LPS-induced mortality studies
At 1 or 7 days after burn or sham injury, mice were challenged with purified LPS (10 mg/kg) in 200 µl saline by i.p. injection, and mortality was observed daily over a 7-day period. In some experiments, the lungs, livers, spleens, and sections of mid-small bowel were harvested between 30 and 36 h after LPS challenge, fixed in formalin, and mounted in paraffin blocks. Sections were cut for histological examination after staining with hematoxylin and eosin (H&E) by the Dana Farber/Harvard Cancer Center Rodent Histopathology Core. Pathological changes were evaluated and interpreted by Dr. Roderick Bronson (Department of Pathology, Harvard Medical School). In separate experiments, mice were treated with control IgG or soluble TNF-R55-Ig (200 µg/mouse i.p.) 2 h before LPS challenge and mortality observed.

Ex vivo experiments
Mice were killed by CO₂ asphyxiation at 1 or 7 days after burn or sham burn injury. Spleens were harvested, and dispersed cell suspensions were prepared by mincing the tissues on wire mesh. Spleen cells were treated with Tris-ammonium chloride solution for 3 min to lyse red blood cells and were washed twice in C5 medium before being counted and prepared for cultures. Cells were cultured in round-bottomed 96-well plates (Corning Costar Corp., Cambridge, MA) at 5 x 10⁵ cells per well with varying concentrations of LPS or with no additions. After incubation at 37°C in 5% CO₂ for 48 h, supernatants were harvested and stored at –20°C for cytokine analysis.

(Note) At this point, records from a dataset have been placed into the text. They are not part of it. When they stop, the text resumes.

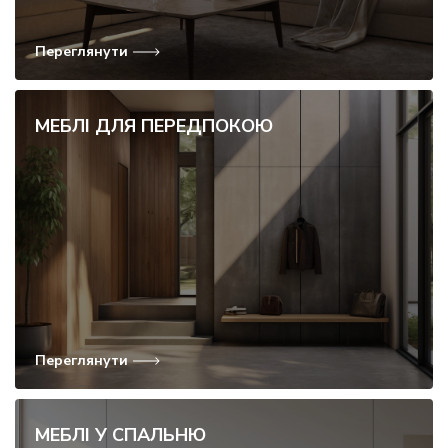
Переглянути
МЕБЛІ ДЛЯ ПЕРЕДПОКОЮ
Переглянути
МЕБЛІ У СПАЛЬНЮ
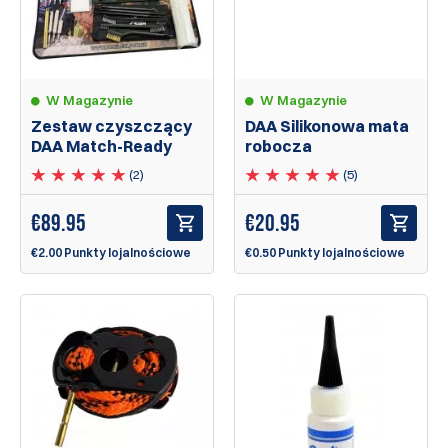
W Magazynie
W Magazynie
Zestaw czyszczący
DAA Silikonowa mata
DAA Match-Ready
robocza
(2)
(5)
€
89.95
€
20.95
€2.00 Punkty lojalnościowe
€0.50 Punkty lojalnościowe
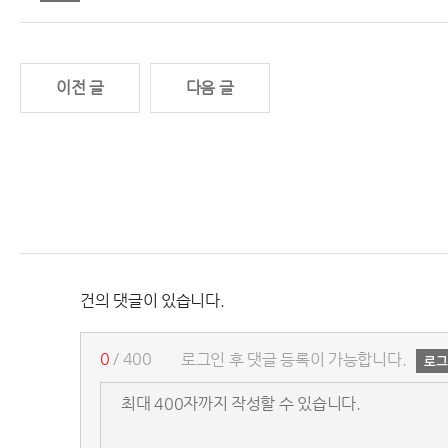
이전 글
다음 글
건의 댓글이 있습니다.
0
/ 400
로그인 후 댓글 등록이 가능합니다.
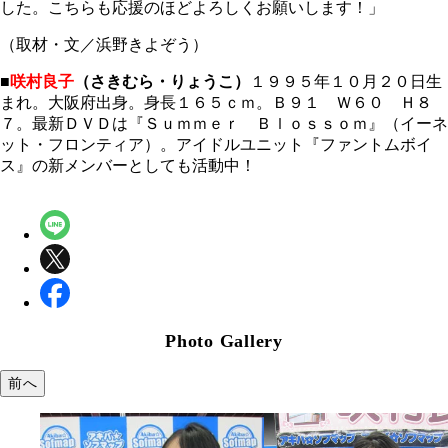
した。こちらも応援のほどよろしくお願いします！」
（取材・文／浜野きよぞう）
■
咲村良子
（さきむら・りょうこ）
１９９５年１０月２０日生
まれ。大阪府出身。身長１６５ｃｍ。Ｂ９１ Ｗ６０ Ｈ８
７。最新ＤＶＤは『Ｓｕｍｍｅｒ Ｂｌｏｓｓｏｍ』（イーネ
ット・フロンティア）。アイドルユニット『ファントムボイ
ス』の新メンバーとしても活動中！
Photo Gallery
前へ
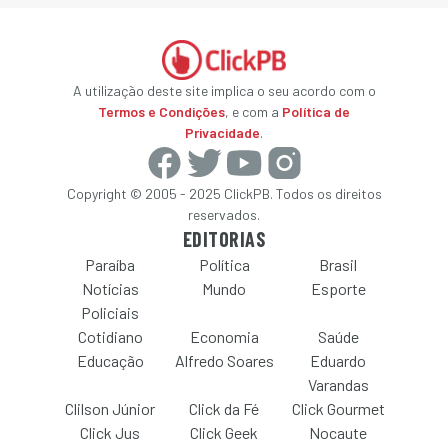
A utilização deste site implica o seu acordo com o
Termos e Condições
, e com a
Política de
Privacidade
.
Copyright © 2005 - 2025 ClickPB. Todos os direitos
reservados.
EDITORIAS
Paraíba
Política
Brasil
Notícias
Mundo
Esporte
Policiais
Cotidiano
Economia
Saúde
Educação
Alfredo Soares
Eduardo
Varandas
Clilson Júnior
Click da Fé
Click Gourmet
Click Jus
Click Geek
Nocaute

Cytokine and chemokine enzyme-linked immunosorbent assay (ELISA)
The cytokines TNF-, IL-1ß, IL-6, and IL-10 and the chemokines macrophage-inflammatory protein-1 (MIP-1), keratinocyte-derived chemokine (KC), MIP-2, and murine homologue of monocyte chemoattractant protein-1 (MCP-1; JE) were measured using ELISA kits purchased from R&D Systems (Minneapolis, MN) according to the manufacturer’s instructions. Briefly, 96-well microtiter ELISA plates (Nunc MaxiSorb, Nunc Nalge International, Denmark) were coated with capture antibody diluted in phosphate-buffered saline (PBS) overnight at 4°C. The plates were then blocked with PBS containing 1% bovine serum albumin (blocking buffer) for 1 h. Plates were then washed with wash buffer (PBS+0.5% Tween-20). Standards of known concentrations and samples were added and then incubated for 1 h at 37°C. The plates were washed, and biotinylated detection antibody was added. After 1 h, plates were washed, avidin-horseradish peroxidase conjugate purchased from Jackson ImmunoResearch Laboratories (West Grove, PA) was added, and plates were incubated for 30 min at 37°C. After further washing, the developer substrate was added, and following color development, the reaction was stopped with 2 M H₂SO₄. Absorbance readings were measured using an ELISA plate reader (Molecular Devices Corp., Sunnyvale, CA) set at 450–570 nM wavelength. Extrapolation of values for sample data from standard curves was calculated using the SoftMax Pro software program (Molecular Devices Corp.).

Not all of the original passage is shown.